私という存在を手にする為に、皆は大枚を叩き課金する。 手に入れば歓喜する。
その渇望は多少邪なれど……とても真摯なものだった。
最初こそ戸惑ったものだが、あれも一つの信仰といえるだろう!(真顔」
いいえ、あれは信仰ではありません。 欲望です。 とても不純なものです。
それに私も知っています。 存じております。
かの文化圏では、私ケルベルスも女の子として表現されていると。 勘弁してもらいたいものです。
しかも、薄い本と呼ばれる書物では少女な私が凌辱を受けているのです……
ふ、ふざけるな! これが信仰なものか! 間違っている。 ホント勘弁してもらいたい。

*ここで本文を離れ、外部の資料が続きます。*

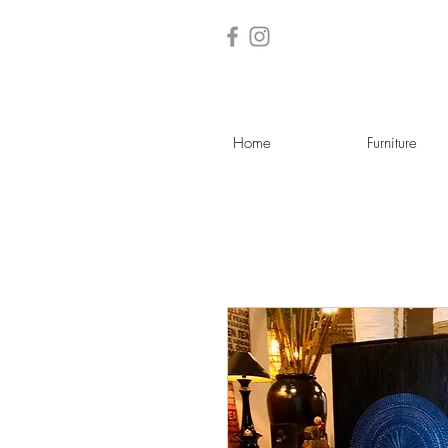
Home
Furniture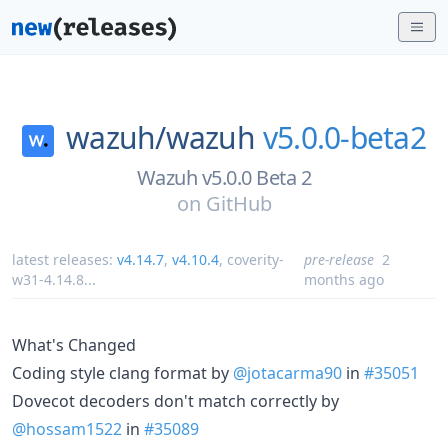
wazuh/
wazuh
v5.0.0-beta2
Wazuh v5.0.0 Beta 2
on
GitHub
latest releases:
v4.14.7
,
v4.10.4
,
coverity-
pre-release
2
w31-4.14.8
...
months ago
What's Changed
Coding style clang format by
@jotacarma90
in
#35051
Dovecot decoders don't match correctly by
@hossam1522
in
#35089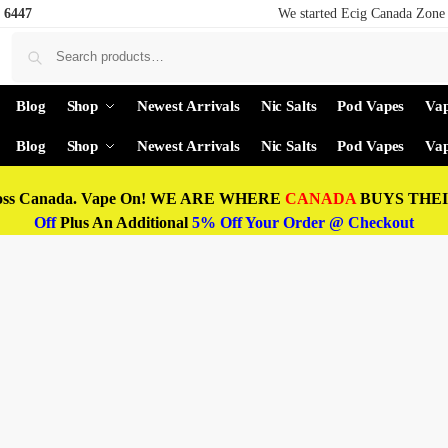
 6447
We started Ecig Canada Zone 
Blog
Shop
Newest Arrivals
Nic Salts
Pod Vapes
Vap
Blog
Shop
Newest Arrivals
Nic Salts
Pod Vapes
Vap
oss Canada. Vape On! WE ARE WHERE
CANADA
BUYS THEIR
Off
Plus An Additional
5% Off Your Order @ Checkout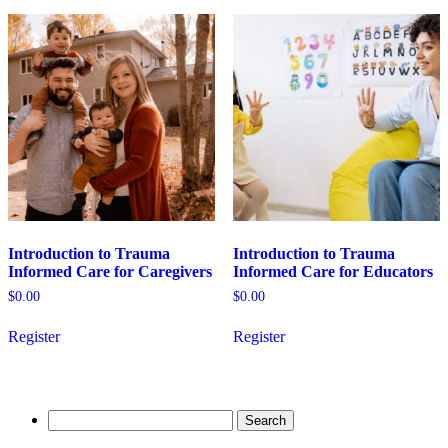
variants.
The
options
may
be
chosen
on
the
product
page
Introduction to Trauma
Introduction to Trauma
Informed Care for Caregivers
Informed Care for Educators
$
0.00
$
0.00
This
This
Register
Register
product
product
has
has
multiple
multiple
variants.
variants.
The
The
Search
options
options
for:
may
may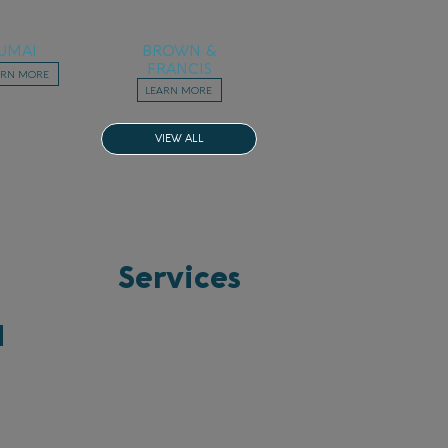
UMAI
BROWN &
FRANCIS
ARN MORE
LEARN MORE
VIEW ALL
Services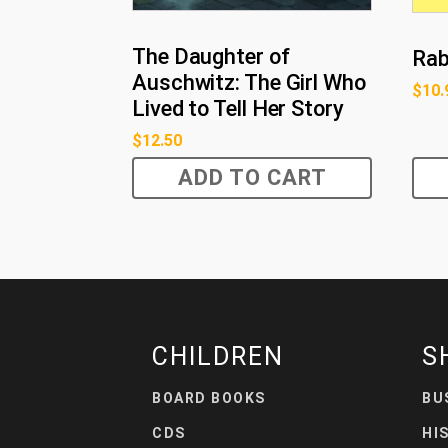
The Daughter of
Rabb
Auschwitz: The Girl Who
$
10.
Lived to Tell Her Story
$
12.50
ADD TO CART
CHILDREN
S
BOARD BOOKS
BU
CDS
HI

して貰いたいのですが…… 主様はこの文化に傾倒している様です。(絶望
私は口を開きかけましたが、主様の言葉を遮る事などあってはならぬと押し黙りました。
「私には華がない。
そんな事分かっているのだ。 私は弟とは違うのだ。 と。
だからせめてと思うのだ。 願うのだ! かの弟も羨む程の神を従えられればと。
オリンポスに居る神々を超える神を従えられれば…… と」
そこで主様の吐露は途絶えました。
聞き終えた時、私の胸は震えていました。
神が、主様が、また泣いていたのです。
その痴態を隠す事無く、みっともなく泣いていたのです。
それはあの時見かけた涙とは違い、とても悲しく冷たいモノでした。
だから私は……
私は異世界へ行く事になりました。\(^o^)/オワタ
はい。 ノリで受けちゃいました。
主様の涙には勝てなかったよ……(´Д⊂グスン
とは言っても、まだ内定が出ていません。
異世界に行くにあたり、異世界の神に挨拶をしなくてはいけないのです。
そう、これから異世界面接が始まります。
主様の希望を叶えつつ、私を受け入れてくれる世界を探さなくてはいけません。
勿論、橋渡し役は主様ですが、私が気に入られなければその世界に入る事すらできません。
主様の希望は、チート能力と神へ至れる環境といったところでしょうか?
それを叶えつつ、異界の神に気に入られなければならないのです。
なんとも難しい事で…… 無理難題とはこの事でしょう。
はい、とても憂鬱です。
ですが頑張りたいと思っています。
そう、全ては主様の為ですから。
……
こうして、私は異世界へと向かう事になりました。
無事面接を乗り切り、チート能力を手に入れたかは次の神話になります。
やれやれ、神に至る道は遠く険しい様です。
2018年10月5日修正 誤記修正。